Extracted page text data:
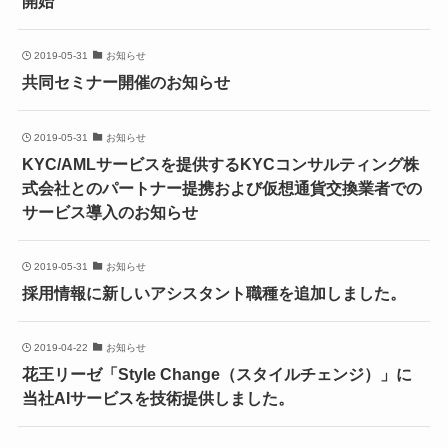
開始
2019-05-31
お知らせ
共同セミナー開催のお知らせ
2019-05-31
お知らせ
KYC/AMLサービスを提供するKYCコンサルティング株
式会社とのパートナー提携および仮想通貨交換業者での
サービス導入のお知らせ
2019-05-31
お知らせ
採用情報に新しいアシスタント職種を追加しました。
2019-04-22
お知らせ
花王リーゼ「Style Change（スタイルチェンジ）」に
当社AIサービスを技術提供しました。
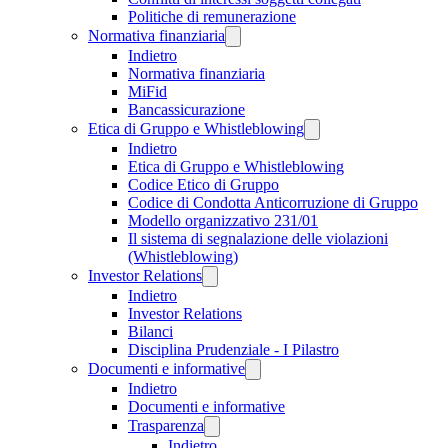
Politiche di remunerazione
Normativa finanziaria
Indietro
Normativa finanziaria
MiFid
Bancassicurazione
Etica di Gruppo e Whistleblowing
Indietro
Etica di Gruppo e Whistleblowing
Codice Etico di Gruppo
Codice di Condotta Anticorruzione di Gruppo
Modello organizzativo 231/01
Il sistema di segnalazione delle violazioni
(Whistleblowing)
Investor Relations
Indietro
Investor Relations
Bilanci
Disciplina Prudenziale - I Pilastro
Documenti e informative
Indietro
Documenti e informative
Trasparenza
Indietro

TASK GOAL: Show all lines above holding the word "Codice".

RESULT BELOW:
Codice Etico di Gruppo
Codice di Condotta Anticorruzione di Gruppo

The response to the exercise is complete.